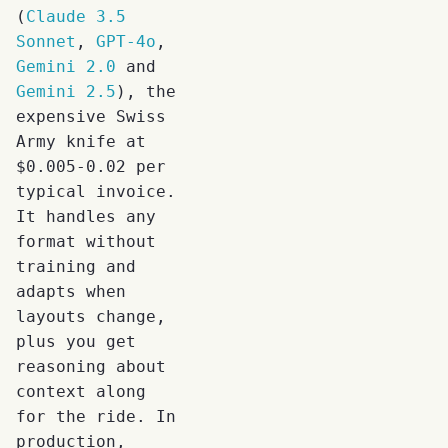
(
Claude 3.5
Sonnet
,
GPT-4o
,
Gemini 2.0
and
Gemini 2.5
), the
expensive Swiss
Army knife at
$0.005-0.02 per
typical invoice.
It handles any
format without
training and
adapts when
layouts change,
plus you get
reasoning about
context along
for the ride. In
production,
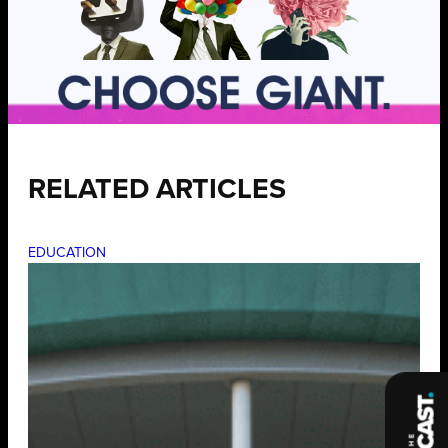
RELATED ARTICLES
EDUCATION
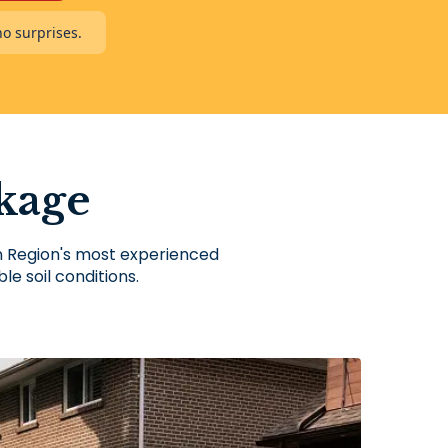
no surprises.
kage
on Region's most experienced
le soil conditions.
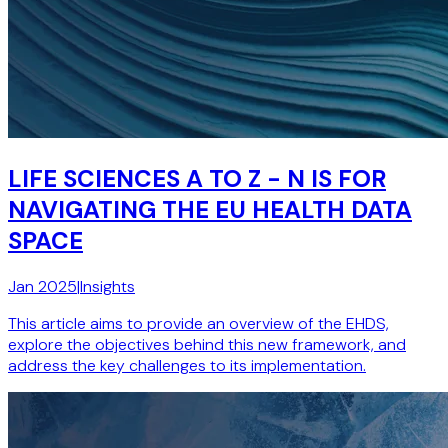
LIFE SCIENCES A TO Z - N IS FOR
NAVIGATING THE EU HEALTH DATA
SPACE
Jan 2025
|
Insights
This article aims to provide an overview of the EHDS,
explore the objectives behind this new framework, and
address the key challenges to its implementation.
────────
● Required action
Transcribe only the lines from the line holding "context along" to the final line of the listing above. Keep them exact, include both ends, and skip the pictures.

● Written response
context along
for the ride. In
production,
RELATED ARTICLES
EDUCATION
no surprises.
kage
on Region's most experienced
le soil conditions.
LIFE SCIENCES A TO Z - N IS FOR
NAVIGATING THE EU HEALTH DATA
SPACE
Jan 2025
|
Insights
This article aims to provide an overview of the EHDS,
explore the objectives behind this new framework, and
address the key challenges to its implementation.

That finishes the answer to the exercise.